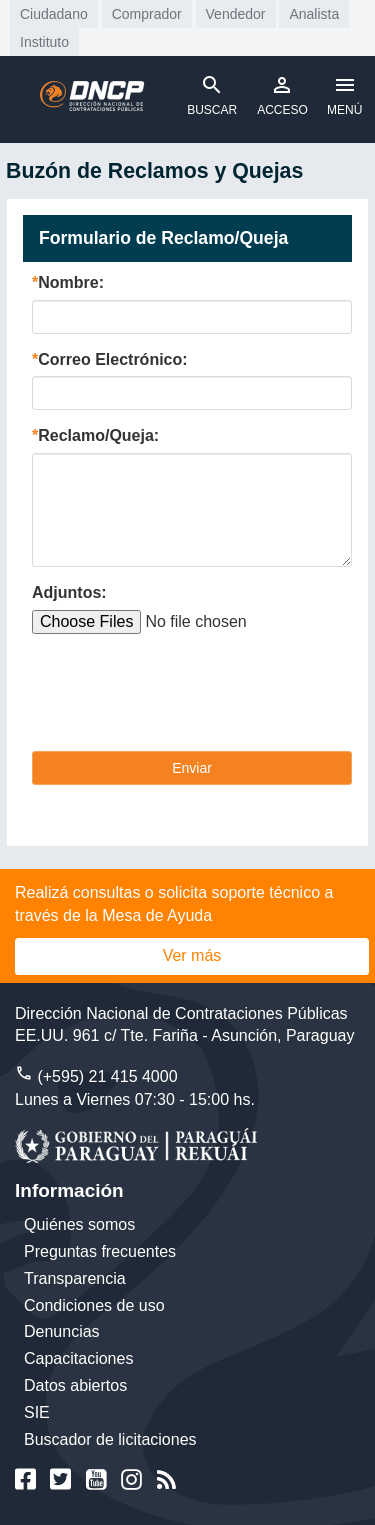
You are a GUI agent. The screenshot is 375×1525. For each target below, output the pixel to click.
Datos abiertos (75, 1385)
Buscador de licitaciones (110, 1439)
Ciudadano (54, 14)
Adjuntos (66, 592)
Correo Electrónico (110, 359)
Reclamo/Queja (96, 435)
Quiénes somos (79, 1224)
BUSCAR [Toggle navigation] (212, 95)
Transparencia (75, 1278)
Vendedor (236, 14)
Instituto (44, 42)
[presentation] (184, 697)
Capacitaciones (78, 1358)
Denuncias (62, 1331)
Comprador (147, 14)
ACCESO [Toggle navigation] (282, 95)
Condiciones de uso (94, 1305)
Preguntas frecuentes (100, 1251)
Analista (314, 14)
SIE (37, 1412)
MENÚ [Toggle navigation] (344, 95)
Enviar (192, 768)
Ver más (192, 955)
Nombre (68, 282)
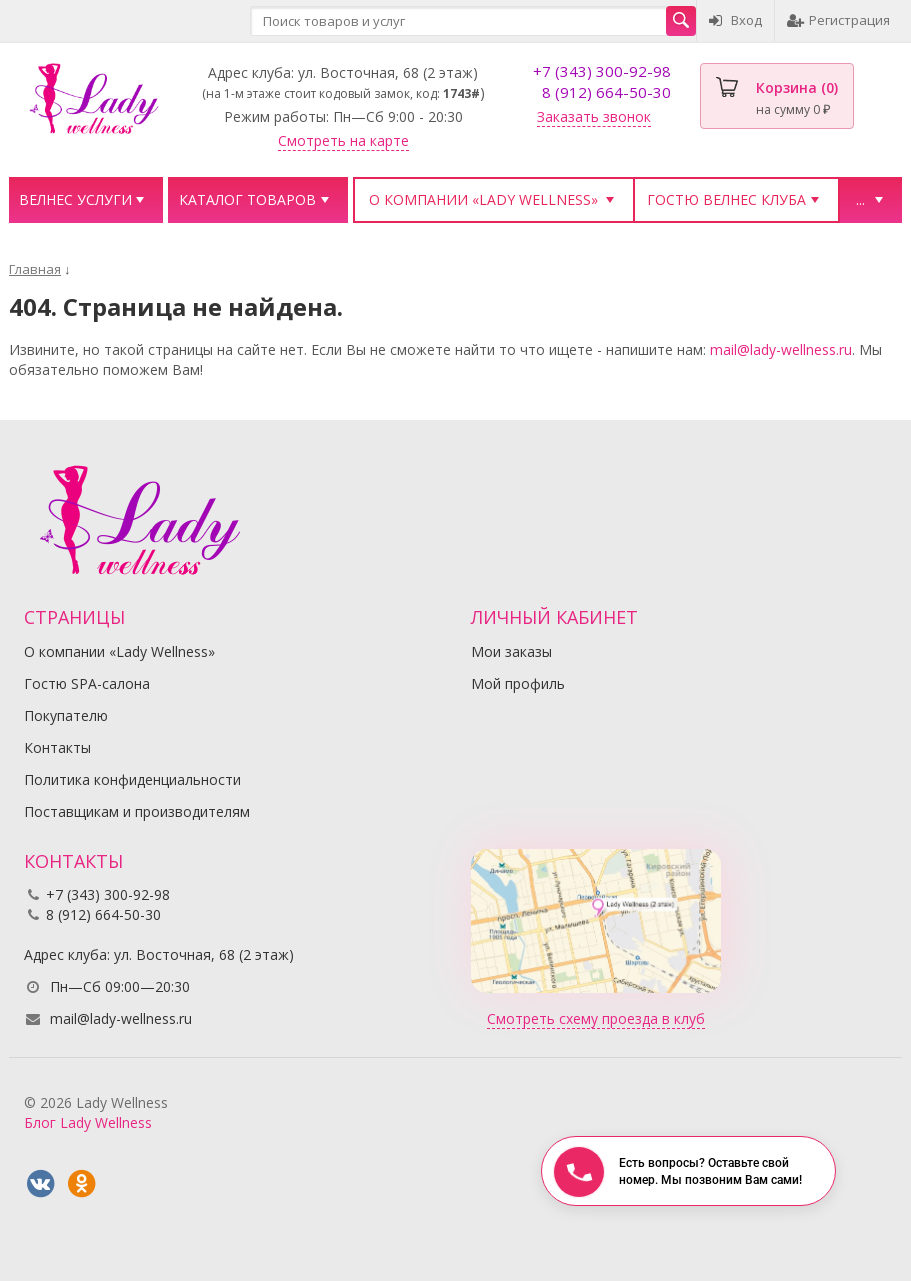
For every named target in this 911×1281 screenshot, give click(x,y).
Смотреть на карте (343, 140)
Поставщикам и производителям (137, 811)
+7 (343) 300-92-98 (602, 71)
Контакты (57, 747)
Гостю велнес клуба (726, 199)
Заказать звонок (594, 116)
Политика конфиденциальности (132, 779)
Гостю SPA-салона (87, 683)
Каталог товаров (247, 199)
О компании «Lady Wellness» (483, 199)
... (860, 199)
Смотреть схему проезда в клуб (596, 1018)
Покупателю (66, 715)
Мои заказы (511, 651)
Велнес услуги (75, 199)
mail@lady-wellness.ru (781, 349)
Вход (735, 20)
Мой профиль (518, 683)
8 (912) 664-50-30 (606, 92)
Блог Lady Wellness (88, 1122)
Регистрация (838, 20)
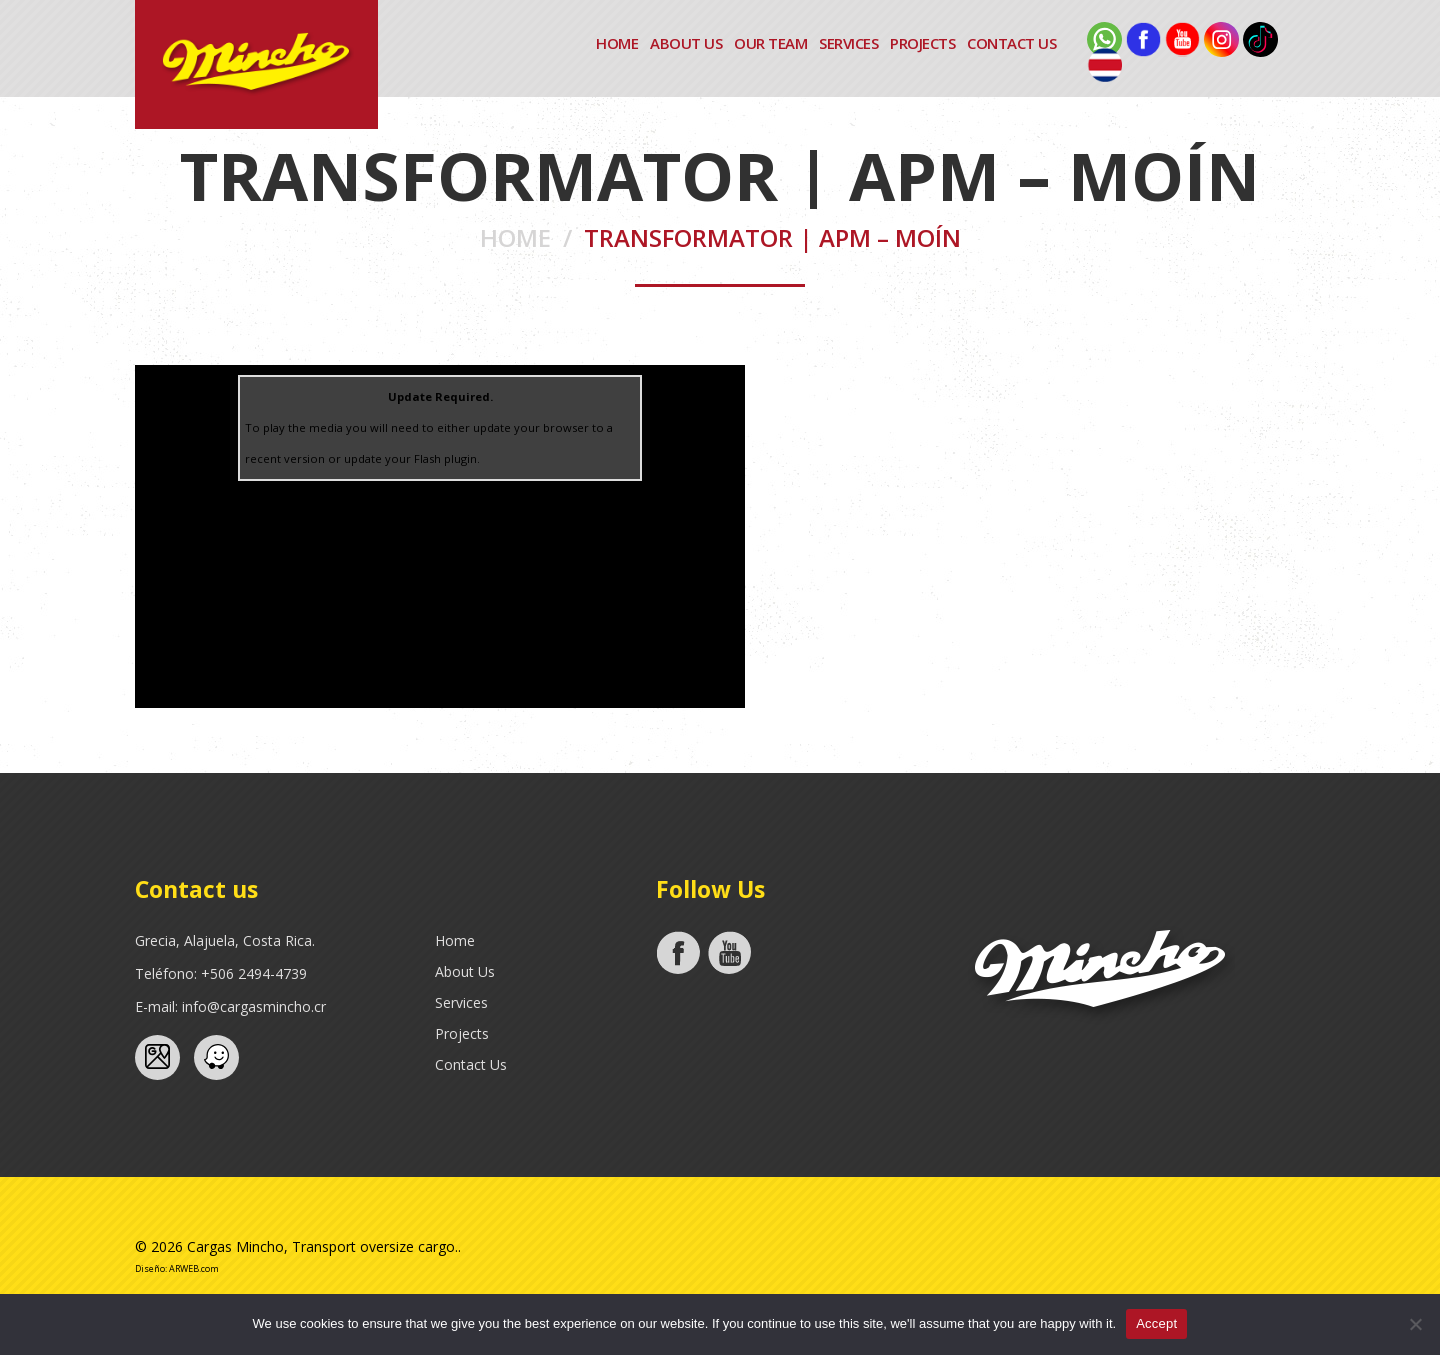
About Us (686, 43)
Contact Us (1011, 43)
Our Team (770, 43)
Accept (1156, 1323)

== == ==

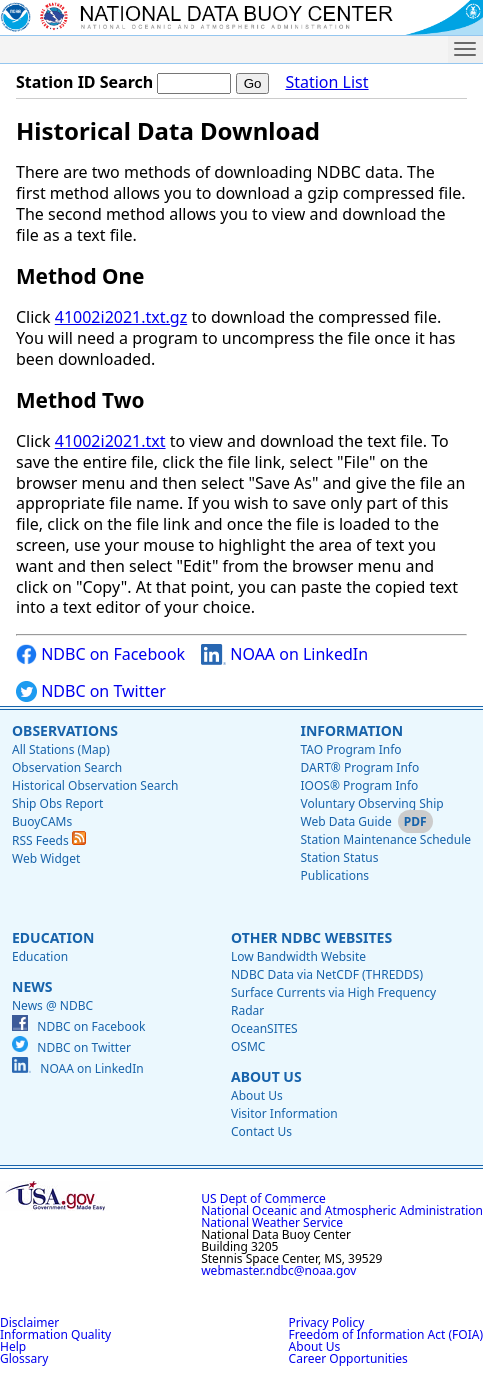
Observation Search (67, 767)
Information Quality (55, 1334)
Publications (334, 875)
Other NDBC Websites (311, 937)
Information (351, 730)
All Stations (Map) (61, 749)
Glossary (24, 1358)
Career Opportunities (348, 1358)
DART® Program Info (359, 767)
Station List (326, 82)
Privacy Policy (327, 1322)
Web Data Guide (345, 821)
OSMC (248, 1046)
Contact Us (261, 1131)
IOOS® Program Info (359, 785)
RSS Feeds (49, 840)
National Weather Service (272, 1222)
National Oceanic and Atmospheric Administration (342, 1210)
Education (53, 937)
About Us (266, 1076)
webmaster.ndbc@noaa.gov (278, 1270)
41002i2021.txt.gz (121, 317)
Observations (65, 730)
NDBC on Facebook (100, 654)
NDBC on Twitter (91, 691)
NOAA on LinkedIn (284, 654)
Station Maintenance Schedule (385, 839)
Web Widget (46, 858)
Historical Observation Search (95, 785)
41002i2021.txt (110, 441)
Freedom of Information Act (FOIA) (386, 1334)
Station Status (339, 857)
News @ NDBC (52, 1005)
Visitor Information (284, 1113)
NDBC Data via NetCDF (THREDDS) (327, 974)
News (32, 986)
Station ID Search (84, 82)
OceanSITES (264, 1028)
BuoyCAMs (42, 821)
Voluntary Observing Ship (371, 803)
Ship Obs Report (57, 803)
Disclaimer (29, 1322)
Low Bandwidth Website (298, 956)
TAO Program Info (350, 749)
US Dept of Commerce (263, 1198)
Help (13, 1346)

== == ==

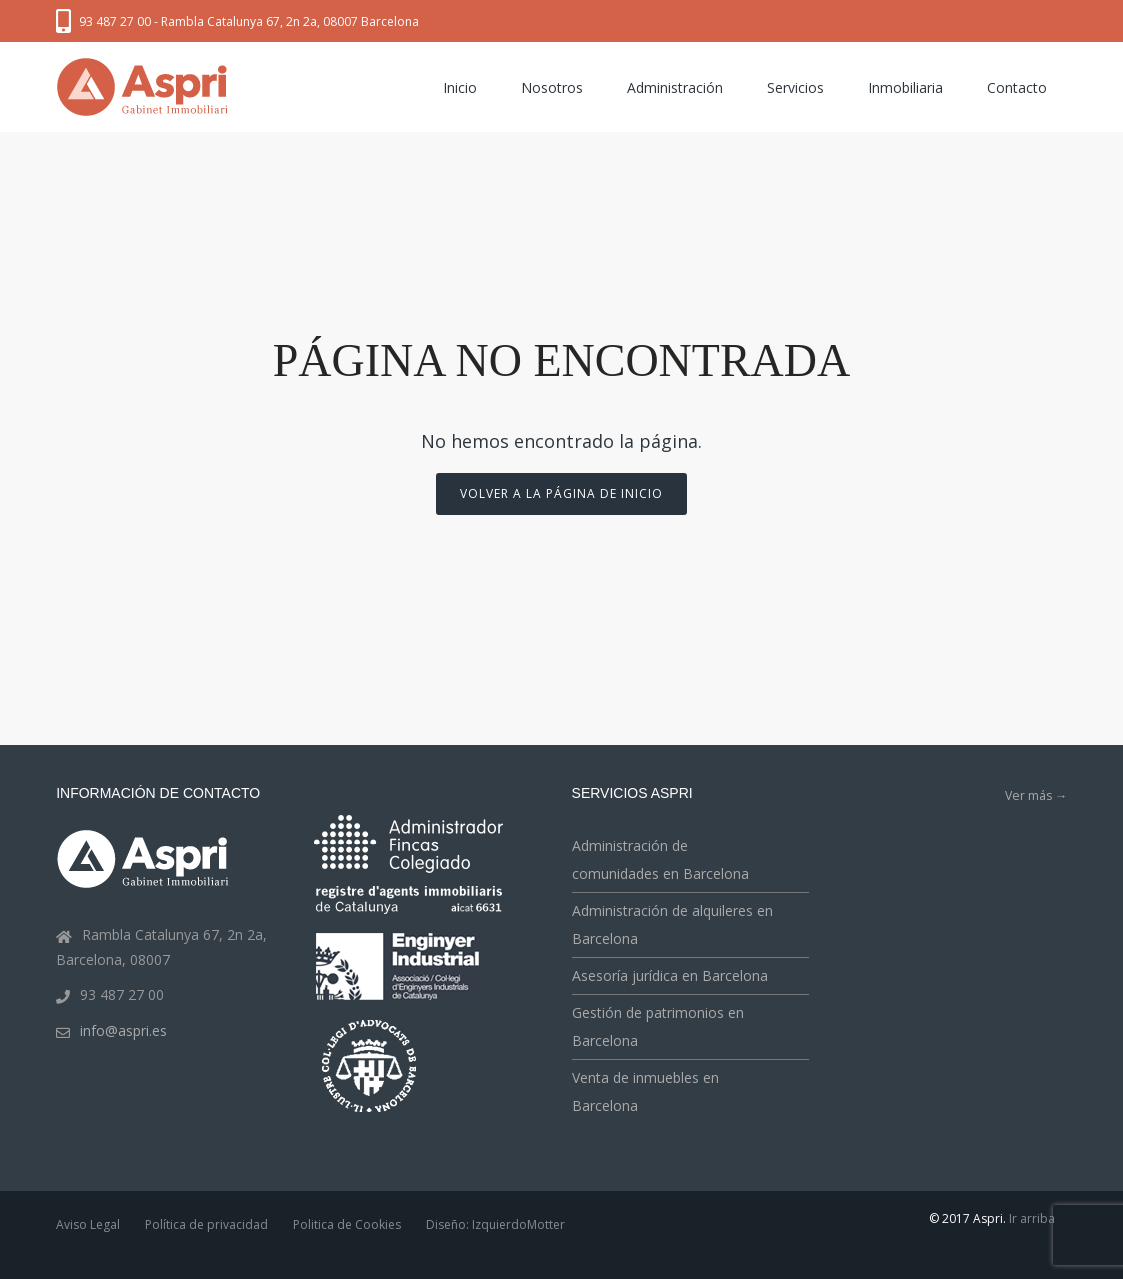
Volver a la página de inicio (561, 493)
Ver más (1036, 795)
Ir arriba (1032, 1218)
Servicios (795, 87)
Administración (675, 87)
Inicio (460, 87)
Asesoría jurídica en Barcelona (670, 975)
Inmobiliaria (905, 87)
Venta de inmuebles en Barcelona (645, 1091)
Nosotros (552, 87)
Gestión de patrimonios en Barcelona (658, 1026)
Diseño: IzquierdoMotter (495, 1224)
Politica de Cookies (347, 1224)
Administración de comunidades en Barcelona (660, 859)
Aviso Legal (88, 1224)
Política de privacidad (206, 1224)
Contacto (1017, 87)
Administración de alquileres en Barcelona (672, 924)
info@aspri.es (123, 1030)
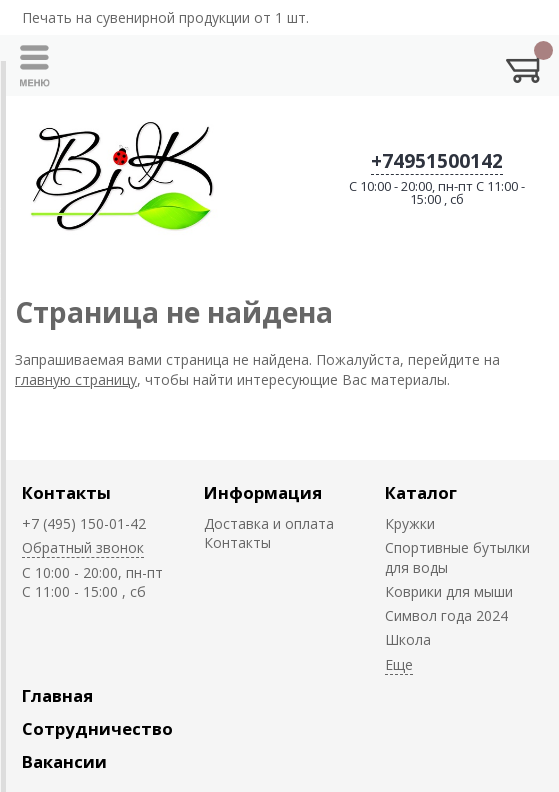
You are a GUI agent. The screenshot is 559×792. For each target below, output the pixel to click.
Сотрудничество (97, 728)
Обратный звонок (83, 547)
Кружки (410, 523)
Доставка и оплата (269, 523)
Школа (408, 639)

== == ==

» **EXERCISE AIM**
Retype word for word everything in the listing above from the line that holds "Web Widget (46, 858)" down to the line that holds "Help (13, 1346)". Keep both end lines and leave out the rest.

» **OUTPUT FOR THIS EXERCISE**
Web Widget (46, 858)
Historical Observation Search (95, 785)
41002i2021.txt (110, 441)
Freedom of Information Act (FOIA) (386, 1334)
Station Status (339, 857)
News @ NDBC (52, 1005)
Visitor Information (284, 1113)
NDBC Data via NetCDF (THREDDS) (327, 974)
News (32, 986)
Station ID Search (84, 82)
OceanSITES (264, 1028)
BuoyCAMs (42, 821)
Voluntary Observing Ship (371, 803)
Ship Obs Report (57, 803)
Disclaimer (29, 1322)
Low Bandwidth Website (298, 956)
TAO Program Info (350, 749)
US Dept of Commerce (263, 1198)
Help (13, 1346)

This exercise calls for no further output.